IN THE SUPREME COURT OF THE STATE OF DELAWARE
JANE G. GREEN,1 §
§ No. 259, 2016
Petitioner Below, §
Appellant, § Court Below—Family Court
§ of the State of Delaware
v. §
§ File No. CN15-01148
DANIEL D. GREEN, § Petition No. 16-10248
§
Respondent Below, §
Appellee. §
Submitted: September 23, 2016
Decided: December 12, 2016
Before VALIHURA, VAUGHN, and SEITZ, Justices.
ORDER
This 12th day of December 2016, upon consideration of the appellee’s
motion to strike the appellant’s reply brief, the appellant’s response, the appellee’s
reply, the parties’ briefs, and the record below, it appears to the Court that:
(1) The appellant, Jane G. Green (“Wife”), filed this appeal from the
Family Court’s April 21, 2016 order dismissing her petition for alimony. We find
no error or abuse of discretion in the Family Court’s decision. Accordingly, we
affirm the Family Court’s judgment.
(2) The parties were married on September 24, 1999, separated on
October 20, 2014, and divorced on May 4, 2015. The Wife filed a motion for
1
The Court previously assigned pseudonyms to the parties under Supreme Court Rule 7(d).

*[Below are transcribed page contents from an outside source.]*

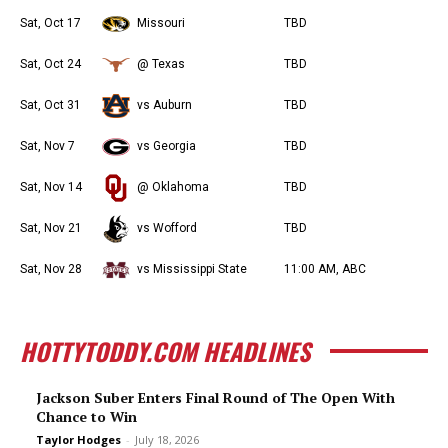
Sat, Oct 17
Missouri
TBD
Sat, Oct 24
@ Texas
TBD
Sat, Oct 31
vs Auburn
TBD
Sat, Nov 7
vs Georgia
TBD
Sat, Nov 14
@ Oklahoma
TBD
Sat, Nov 21
vs Wofford
TBD
Sat, Nov 28
vs Mississippi State
11:00 AM, ABC
HOTTYTODDY.COM HEADLINES
Jackson Suber Enters Final Round of The Open With
Chance to Win
Taylor Hodges
-
July 18, 2026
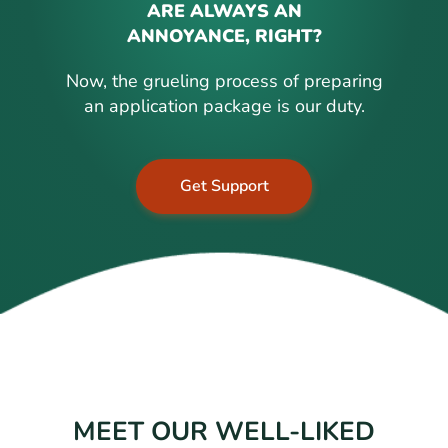
ARE ALWAYS AN
ANNOYANCE, RIGHT?
Now, the grueling process of preparing
an application package is our duty.
Get Support
MEET OUR WELL-LIKED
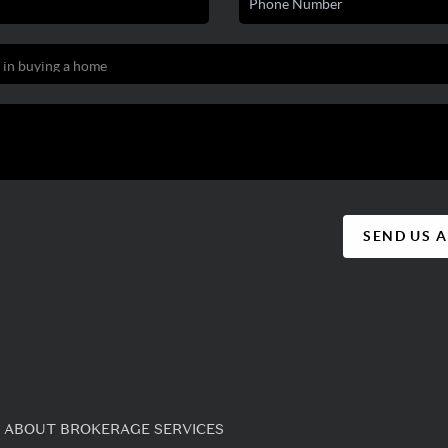
SEND US 
 ABOUT BROKERAGE SERVICES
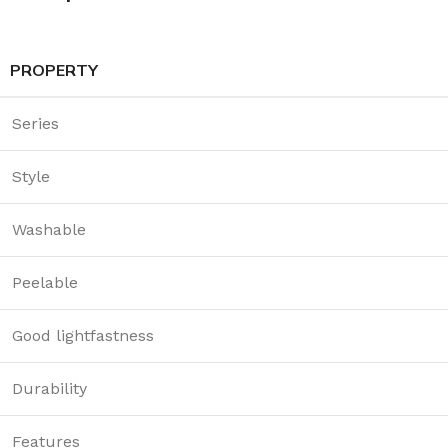
PROPERTY
Series
Style
Washable
Peelable
Good lightfastness
Durability
Features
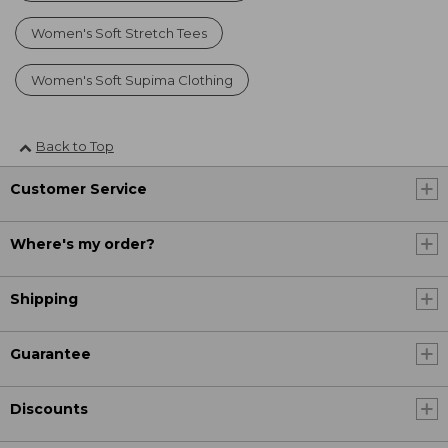
Women's Soft Stretch Tees
Women's Soft Supima Clothing
Back to Top
Customer Service
Where's my order?
Shipping
Guarantee
Discounts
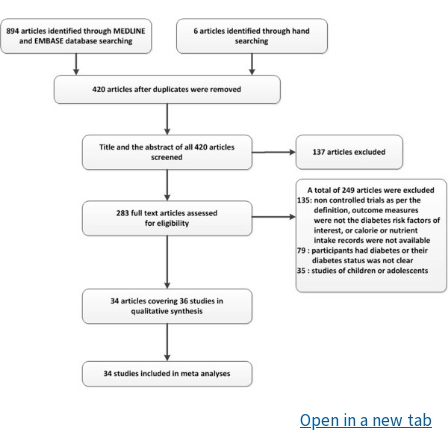
Open in a new tab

interim and permanent alimony. In July 2015, the Family Court awarded the Wife
interim alimony of $1,075 per month. The interim alimony award provided that it
was subject to retroactive modification at the time of the final ancillary hearing.
(3) On January 19, 2016, the Family Court held the final ancillary hearing
on property division and alimony. In an order dated February 1, 2016 (“February
1, 2016 Order”), the Family Court divided the parties’ marital assets and bank
accounts, as well as the 401(k) of the appellee, Daniel D. Green (“Husband”),
65/35 in favor of the Wife. The Family Court denied the Wife’s request for
alimony because she failed to present evidence of her dependency at the ancillary
hearing. In an order dated March 7, 2016 and amended on March 8, 2016, the
Family Court denied the Wife’s motion for reargument of the Family Court’s
denial of alimony. The Wife did not appeal the Family Court’s judgment.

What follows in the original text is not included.